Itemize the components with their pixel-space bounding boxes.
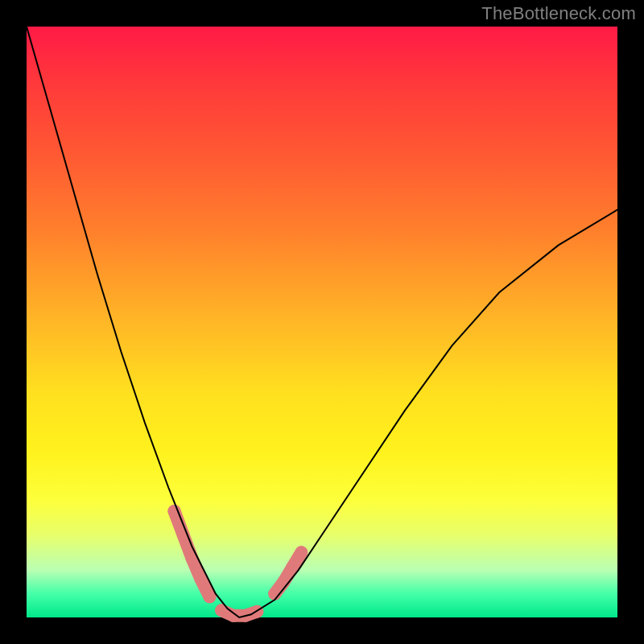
curve-svg (27, 27, 617, 617)
watermark-text: TheBottleneck.com (481, 3, 636, 24)
plot-area (27, 27, 617, 617)
chart-stage: TheBottleneck.com (0, 0, 644, 644)
right-dots (275, 552, 301, 593)
highlight-group (168, 505, 308, 622)
right-dots-dot (295, 546, 308, 559)
bottleneck-curve (27, 27, 617, 617)
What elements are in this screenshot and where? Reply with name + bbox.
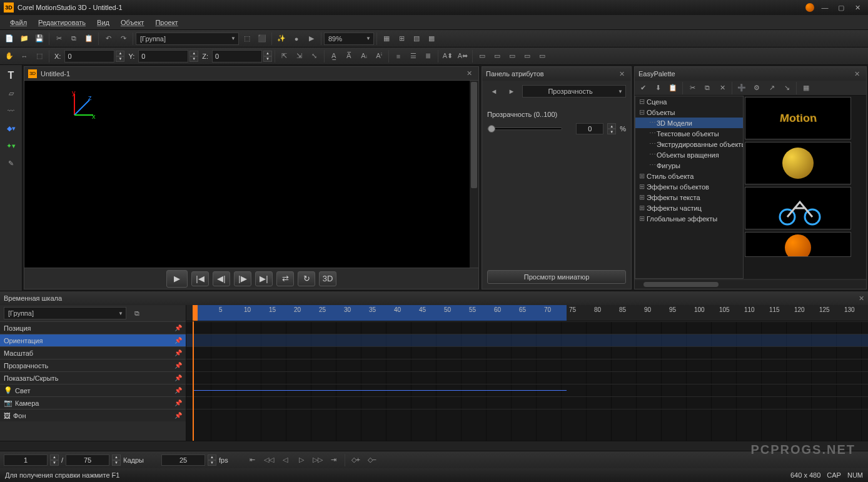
maximize-button[interactable]: ▢: [834, 3, 848, 13]
copy-icon[interactable]: ⧉: [67, 32, 81, 46]
close-button[interactable]: ✕: [850, 3, 864, 13]
ep-import-icon[interactable]: ↘: [780, 81, 794, 95]
viewport-tab[interactable]: 3D Untitled-1 ✕: [24, 66, 479, 80]
key-prev-icon[interactable]: ⇤: [246, 453, 260, 467]
ep-check-icon[interactable]: ✔: [636, 81, 650, 95]
opacity-up[interactable]: ▲: [607, 123, 616, 129]
box2-icon[interactable]: ▭: [490, 49, 504, 63]
y-down[interactable]: ▼: [189, 56, 198, 62]
new-icon[interactable]: 📄: [3, 32, 16, 46]
align3-icon[interactable]: ⤡: [308, 49, 321, 63]
tree-item[interactable]: ⋯3D Модели: [635, 118, 743, 128]
play-preview-icon[interactable]: ▶: [305, 32, 318, 46]
tree-item[interactable]: ⋯Экструдированные объекть: [635, 139, 743, 149]
ep-cut-icon[interactable]: ✂: [685, 81, 699, 95]
sphere-icon[interactable]: ●: [290, 32, 303, 46]
key-first-icon[interactable]: ◁◁: [262, 453, 276, 467]
thumb-item[interactable]: [745, 142, 851, 184]
edit-tool-icon[interactable]: ✎: [3, 155, 20, 171]
loop-button[interactable]: ⇄: [276, 271, 294, 286]
shape-tool-icon[interactable]: ▱: [3, 85, 20, 101]
ep-copy-icon[interactable]: ⧉: [700, 81, 714, 95]
text-b1-icon[interactable]: A⬍: [441, 49, 455, 63]
menu-file[interactable]: Файл: [5, 18, 32, 28]
key-next-icon[interactable]: ⇥: [327, 453, 341, 467]
attr-next-icon[interactable]: ►: [505, 84, 518, 98]
opacity-down[interactable]: ▼: [607, 129, 616, 134]
viewport-scrollbar[interactable]: [470, 81, 478, 268]
tool-b-icon[interactable]: ⬛: [255, 32, 269, 46]
group-dropdown[interactable]: [Группа]▼: [136, 33, 239, 45]
timeline-track[interactable]: 📷Камера📌: [0, 396, 186, 409]
last-frame-button[interactable]: ▶|: [255, 271, 273, 286]
tree-item[interactable]: ⋯Объекты вращения: [635, 149, 743, 160]
box5-icon[interactable]: ▭: [535, 49, 549, 63]
easypalette-scrollbar[interactable]: [635, 280, 866, 289]
grid3-icon[interactable]: ▧: [410, 32, 423, 46]
tree-item[interactable]: ⊞Эффекты текста: [635, 192, 743, 203]
box1-icon[interactable]: ▭: [475, 49, 489, 63]
timeline-track[interactable]: Показать/Скрыть📌: [0, 371, 186, 384]
x-down[interactable]: ▼: [116, 56, 124, 62]
timeline-area[interactable]: [186, 321, 868, 441]
key-fwd-icon[interactable]: ▷: [295, 453, 308, 467]
tree-item[interactable]: ⊞Глобальные эффекты: [635, 213, 743, 224]
refresh-button[interactable]: ↻: [298, 271, 315, 286]
box4-icon[interactable]: ▭: [520, 49, 534, 63]
timeline-track[interactable]: Масштаб📌: [0, 346, 186, 359]
particle-tool-icon[interactable]: ✦▾: [3, 138, 20, 154]
box3-icon[interactable]: ▭: [505, 49, 519, 63]
key-back-icon[interactable]: ◁: [278, 453, 292, 467]
move-icon[interactable]: ↔: [18, 49, 31, 63]
timeline-track[interactable]: 🖼Фон📌: [0, 409, 186, 421]
text-a4-icon[interactable]: Aⁱ: [372, 49, 386, 63]
thumb-item[interactable]: [745, 187, 851, 229]
x-up[interactable]: ▲: [116, 51, 124, 56]
tree-item[interactable]: ⊞Стиль объекта: [635, 171, 743, 181]
redo-icon[interactable]: ↷: [116, 32, 130, 46]
tree-item[interactable]: ⊞Эффекты объектов: [635, 181, 743, 192]
y-up[interactable]: ▲: [189, 51, 198, 56]
ep-paste-icon[interactable]: 📋: [666, 81, 680, 95]
attr-prev-icon[interactable]: ◄: [487, 84, 501, 98]
save-icon[interactable]: 💾: [33, 32, 46, 46]
timeline-track[interactable]: Позиция📌: [0, 321, 186, 334]
grid2-icon[interactable]: ⊞: [395, 32, 408, 46]
timeline-copy-icon[interactable]: ⧉: [130, 306, 144, 320]
align2-icon[interactable]: ⇲: [293, 49, 306, 63]
frame-current-input[interactable]: [4, 454, 48, 466]
tree-item[interactable]: ⊞Эффекты частиц: [635, 203, 743, 213]
key-del-icon[interactable]: ◇−: [365, 453, 379, 467]
hand-icon[interactable]: ✋: [3, 49, 16, 63]
frame-total-input[interactable]: [66, 454, 109, 466]
z-input[interactable]: [212, 50, 262, 63]
timeline-track[interactable]: Прозрачность📌: [0, 359, 186, 371]
opacity-slider[interactable]: [487, 128, 562, 130]
timeline-track[interactable]: 💡Свет📌: [0, 384, 186, 396]
ep-grid-icon[interactable]: ▦: [799, 81, 813, 95]
ep-del-icon[interactable]: ✕: [715, 81, 729, 95]
easypalette-close-icon[interactable]: ✕: [852, 70, 862, 78]
tree-item[interactable]: ⋯Фигуры: [635, 160, 743, 171]
thumb-item[interactable]: [745, 232, 851, 257]
attribute-panel-close-icon[interactable]: ✕: [617, 70, 627, 78]
undo-icon[interactable]: ↶: [101, 32, 115, 46]
viewport-3d[interactable]: y z x: [24, 80, 479, 268]
tree-item[interactable]: ⊟Сцена: [635, 96, 743, 107]
timeline-h-scrollbar[interactable]: [0, 441, 868, 451]
mode-3d-button[interactable]: 3D: [319, 271, 336, 286]
menu-view[interactable]: Вид: [92, 18, 114, 28]
ep-down-icon[interactable]: ⬇: [651, 81, 665, 95]
z-up[interactable]: ▲: [263, 51, 272, 56]
tree-item[interactable]: ⋯Текстовые объекты: [635, 128, 743, 139]
play-button[interactable]: ▶: [166, 270, 188, 288]
next-frame-button[interactable]: |▶: [234, 271, 251, 286]
menu-project[interactable]: Проект: [150, 18, 183, 28]
tool-a-icon[interactable]: ⬚: [240, 32, 254, 46]
halign-c-icon[interactable]: ☰: [406, 49, 420, 63]
halign-l-icon[interactable]: ≡: [391, 49, 405, 63]
curve-tool-icon[interactable]: 〰: [3, 103, 20, 119]
tree-item[interactable]: ⊟Объекты: [635, 107, 743, 118]
menu-object[interactable]: Объект: [116, 18, 149, 28]
ep-add-icon[interactable]: ➕: [735, 81, 749, 95]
--- --- ---
Write out each entry above once more, exactly as written, and drop the pictures.

Itemize the components with their pixel-space bounding boxes.
curve-svg (27, 27, 617, 617)
watermark-text: TheBottleneck.com (481, 3, 636, 24)
plot-area (27, 27, 617, 617)
chart-stage: TheBottleneck.com (0, 0, 644, 644)
right-dots (275, 552, 301, 593)
highlight-group (168, 505, 308, 622)
right-dots-dot (295, 546, 308, 559)
bottleneck-curve (27, 27, 617, 617)
What elements are in this screenshot and where? Reply with name + bbox.
maximize-button[interactable]: ▢: [834, 3, 848, 13]
copy-icon[interactable]: ⧉: [67, 32, 81, 46]
close-button[interactable]: ✕: [850, 3, 864, 13]
ep-import-icon[interactable]: ↘: [780, 81, 794, 95]
viewport-tab[interactable]: 3D Untitled-1 ✕: [24, 66, 479, 80]
key-prev-icon[interactable]: ⇤: [246, 453, 260, 467]
ep-check-icon[interactable]: ✔: [636, 81, 650, 95]
opacity-up[interactable]: ▲: [607, 123, 616, 129]
box2-icon[interactable]: ▭: [490, 49, 504, 63]
y-down[interactable]: ▼: [189, 56, 198, 62]
new-icon[interactable]: 📄: [3, 32, 16, 46]
align3-icon[interactable]: ⤡: [308, 49, 321, 63]
tree-item[interactable]: ⋯3D Модели: [635, 118, 743, 128]
play-preview-icon[interactable]: ▶: [305, 32, 318, 46]
tree-item[interactable]: ⋯Экструдированные объекть: [635, 139, 743, 149]
ep-cut-icon[interactable]: ✂: [685, 81, 699, 95]
sphere-icon[interactable]: ●: [290, 32, 303, 46]
key-first-icon[interactable]: ◁◁: [262, 453, 276, 467]
thumb-item[interactable]: [745, 142, 851, 184]
edit-tool-icon[interactable]: ✎: [3, 155, 20, 171]
loop-button[interactable]: ⇄: [276, 271, 294, 286]
shape-tool-icon[interactable]: ▱: [3, 85, 20, 101]
ep-copy-icon[interactable]: ⧉: [700, 81, 714, 95]
text-b1-icon[interactable]: A⬍: [441, 49, 455, 63]
menu-file[interactable]: Файл: [5, 18, 32, 28]
key-next-icon[interactable]: ⇥: [327, 453, 341, 467]
attr-next-icon[interactable]: ►: [505, 84, 518, 98]
opacity-down[interactable]: ▼: [607, 129, 616, 134]
viewport-scrollbar[interactable]: [470, 81, 478, 268]
tool-b-icon[interactable]: ⬛: [255, 32, 269, 46]
group-dropdown[interactable]: [Группа]▼: [136, 33, 239, 45]
timeline-track[interactable]: 📷Камера📌: [0, 396, 186, 409]
last-frame-button[interactable]: ▶|: [255, 271, 273, 286]
tree-item[interactable]: ⋯Объекты вращения: [635, 149, 743, 160]
box5-icon[interactable]: ▭: [535, 49, 549, 63]
easypalette-scrollbar[interactable]: [635, 280, 866, 289]
grid3-icon[interactable]: ▧: [410, 32, 423, 46]
tree-item[interactable]: ⊞Эффекты текста: [635, 192, 743, 203]
box1-icon[interactable]: ▭: [475, 49, 489, 63]
timeline-track[interactable]: Показать/Скрыть📌: [0, 371, 186, 384]
x-down[interactable]: ▼: [116, 56, 124, 62]
timeline-area[interactable]: [186, 321, 868, 441]
key-fwd-icon[interactable]: ▷: [295, 453, 308, 467]
tree-item[interactable]: ⊞Глобальные эффекты: [635, 213, 743, 224]
refresh-button[interactable]: ↻: [298, 271, 315, 286]
box4-icon[interactable]: ▭: [520, 49, 534, 63]
timeline-track[interactable]: Масштаб📌: [0, 346, 186, 359]
particle-tool-icon[interactable]: ✦▾: [3, 138, 20, 154]
box3-icon[interactable]: ▭: [505, 49, 519, 63]
key-back-icon[interactable]: ◁: [278, 453, 292, 467]
move-icon[interactable]: ↔: [18, 49, 31, 63]
timeline-track[interactable]: 🖼Фон📌: [0, 409, 186, 421]
text-a4-icon[interactable]: Aⁱ: [372, 49, 386, 63]
thumb-item[interactable]: [745, 187, 851, 229]
x-up[interactable]: ▲: [116, 51, 124, 56]
tree-item[interactable]: ⊞Стиль объекта: [635, 171, 743, 181]
redo-icon[interactable]: ↷: [116, 32, 130, 46]
tree-item[interactable]: ⊞Эффекты объектов: [635, 181, 743, 192]
y-up[interactable]: ▲: [189, 51, 198, 56]
ep-paste-icon[interactable]: 📋: [666, 81, 680, 95]
attr-prev-icon[interactable]: ◄: [487, 84, 501, 98]
save-icon[interactable]: 💾: [33, 32, 46, 46]
timeline-track[interactable]: Позиция📌: [0, 321, 186, 334]
grid2-icon[interactable]: ⊞: [395, 32, 408, 46]
timeline-copy-icon[interactable]: ⧉: [130, 306, 144, 320]
align2-icon[interactable]: ⇲: [293, 49, 306, 63]
frame-current-input[interactable]: [4, 454, 48, 466]
tree-item[interactable]: ⊞Эффекты частиц: [635, 203, 743, 213]
key-del-icon[interactable]: ◇−: [365, 453, 379, 467]
hand-icon[interactable]: ✋: [3, 49, 16, 63]
frame-total-input[interactable]: [66, 454, 109, 466]
z-input[interactable]: [212, 50, 262, 63]
timeline-track[interactable]: Прозрачность📌: [0, 359, 186, 371]
opacity-slider[interactable]: [487, 128, 562, 130]
timeline-track[interactable]: 💡Свет📌: [0, 384, 186, 396]
ep-grid-icon[interactable]: ▦: [799, 81, 813, 95]
ep-del-icon[interactable]: ✕: [715, 81, 729, 95]
easypalette-close-icon[interactable]: ✕: [852, 70, 862, 78]
tree-item[interactable]: ⋯Фигуры: [635, 160, 743, 171]
thumb-item[interactable]: [745, 232, 851, 257]
attribute-panel-close-icon[interactable]: ✕: [617, 70, 627, 78]
undo-icon[interactable]: ↶: [101, 32, 115, 46]
viewport-3d[interactable]: y z x: [24, 80, 479, 268]
tree-item[interactable]: ⊟Сцена: [635, 96, 743, 107]
timeline-h-scrollbar[interactable]: [0, 441, 868, 451]
mode-3d-button[interactable]: 3D: [319, 271, 336, 286]
menu-view[interactable]: Вид: [92, 18, 114, 28]
ep-down-icon[interactable]: ⬇: [651, 81, 665, 95]
z-up[interactable]: ▲: [263, 51, 272, 56]
tree-item[interactable]: ⋯Текстовые объекты: [635, 128, 743, 139]
play-button[interactable]: ▶: [166, 270, 188, 288]
next-frame-button[interactable]: |▶: [234, 271, 251, 286]
menu-project[interactable]: Проект: [150, 18, 183, 28]
tool-a-icon[interactable]: ⬚: [240, 32, 254, 46]
halign-c-icon[interactable]: ☰: [406, 49, 420, 63]
halign-l-icon[interactable]: ≡: [391, 49, 405, 63]
curve-tool-icon[interactable]: 〰: [3, 103, 20, 119]
tree-item[interactable]: ⊟Объекты: [635, 107, 743, 118]
menu-object[interactable]: Объект: [116, 18, 149, 28]
ep-add-icon[interactable]: ➕: [735, 81, 749, 95]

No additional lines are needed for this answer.